Traditional publishing environments—books, newspapers, magazines—had editors who refined prose and encouraged expressive punctuation.

Modern digital writing often prioritizes speed, brevity, and clarity.

Short sentences.

Minimal punctuation.

Fast communication.

In that environment, the em dash can feel almost luxurious.

A relic of a slower editorial world.

How to Type an Em Dash on Any Device

Despite its long history, the em dash can sometimes feel oddly difficult to produce. That confusion largely comes from the typewriter era, when most machines lacked a dedicated key and writers improvised using double hyphens.

Modern devices, fortunately, make it much easier.

On Mac

Option + Shift + Hyphen

On Windows

Alt + 0151 (numeric keypad)

In Word or Google Docs

Two hyphens typed between words may automatically convert into an em dash.

On iPhone or iPad

Press and hold the hyphen key to reveal dash options.

On Android

Long-press the hyphen key to select different dash characters.

The Hidden Rhythm of the Em Dash

One reason the em dash has endured for centuries is that it does something most punctuation marks cannot: it captures the rhythm of thought.

Commas organize sentences. Periods stop them. Colons introduce structure.

The em dash does something more fluid.

It mirrors the way people actually think and speak.

A sentence begins in one direction—then pivots.

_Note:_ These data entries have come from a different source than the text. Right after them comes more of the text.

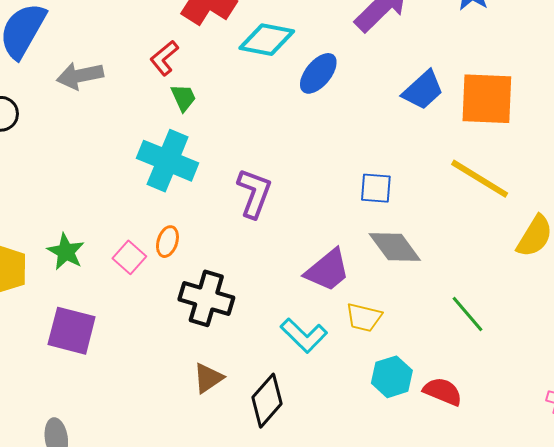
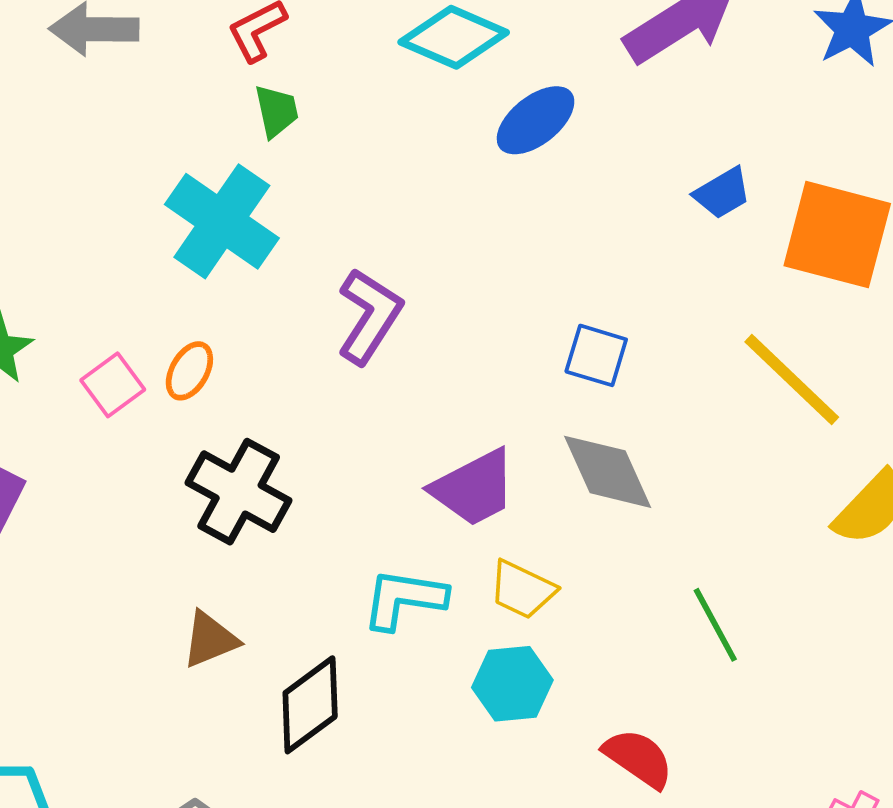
blue trapezoid: (423, 90) -> (722, 193), size x0.7
cyan L-shape: (304, 335) -> (404, 599), turned 132
cyan hexagon: (392, 377) -> (512, 684), moved

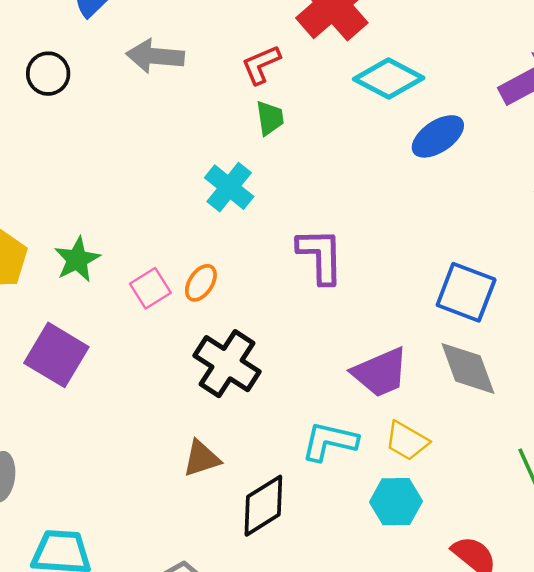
cyan cross: (222, 221) -> (229, 187), size x0.7
purple L-shape: (369, 316) -> (320, 256), turned -38
blue square: (596, 355) -> (466, 292), size x1.4

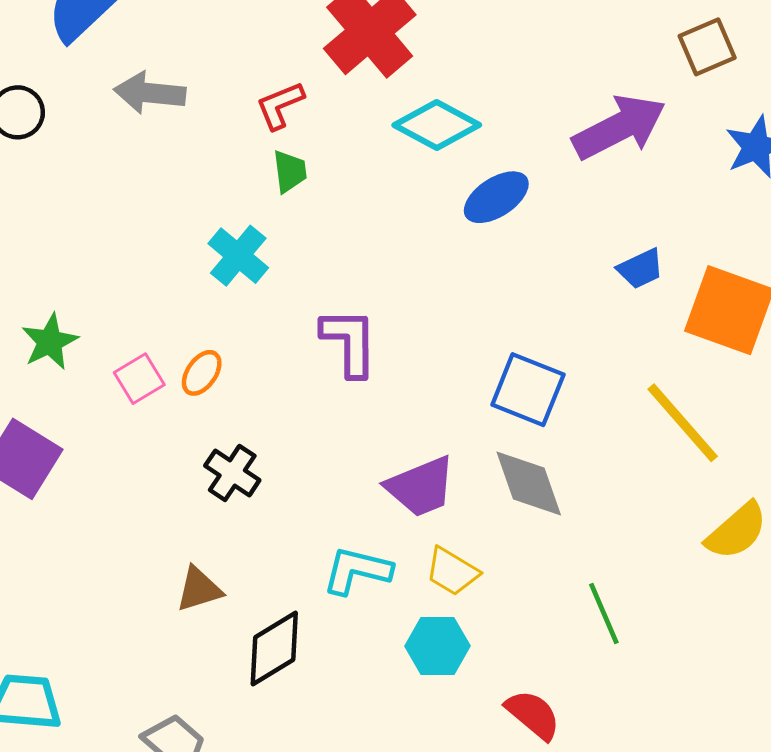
black cross: (227, 364) -> (232, 473), size x0.7

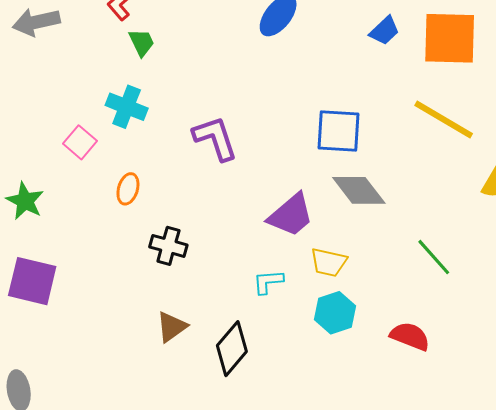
pink square: (139, 379) -> (80, 142), moved
cyan L-shape: (357, 571) -> (268, 282), size x0.7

A thought is interrupted—then resumed.

A writer realizes something mid-sentence—and the dash lets the reader experience that realization at the same moment.

Consider the difference:

She had finally made a decision, although it took months.

vs.

She had finally made a decision—although it took months.

The dash introduces a pause and emphasis that feels closer to natural speech.

In Defense of the Em Dash

The recent suspicion surrounding the em dash is a little ironic.

For centuries it has been used by some of the most thoughtful writers in the English language. It allows sentences to breathe, pivot, and surprise the reader.

Few punctuation marks are as flexible.

It can replace commas.

It can replace parentheses.

It can even replace a colon.

And sometimes it simply does what no other punctuation mark can do—capture the way a thought actually unfolds in the mind.

If the em dash is suddenly suspect, perhaps the real question isn’t about punctuation at all.

Perhaps it’s about how our expectations of writing are changing in the age of AI.

The Em Dash Isn’t the Villain Here

If the em dash has suddenly become suspicious, the punctuation itself isn’t really the problem.

What we are witnessing is a cultural shift in how writing is produced, consumed, and judged. For centuries, polished writing passed through editors, proofreaders, and publishing houses. Today, much of our daily communication happens quickly—emails, chat messages, social media posts—often written in seconds and rarely edited.

In that faster environment, the em dash can stand out. It feels deliberate. Almost literary.

Artificial intelligence didn’t invent the em dash; it simply learned from the same sources human writers have relied on for generations: books, essays, journalism, and other forms of edited prose.

The irony, of course, is that avoiding the em dash entirely might make writing feel less natural—not more.

After all, the mark has survived more than a thousand years of evolving language, printing technologies, and editorial standards.

Blaming the em dash for AI writing is a bit like blaming the comma for emails.

It’s not the punctuation that changed.

It’s the world around it.

And if a single horizontal line can suddenly spark debates about authorship, authenticity, and artificial intelligence—perhaps the em dash is still doing exactly what great punctuation has always done: make us pause and think.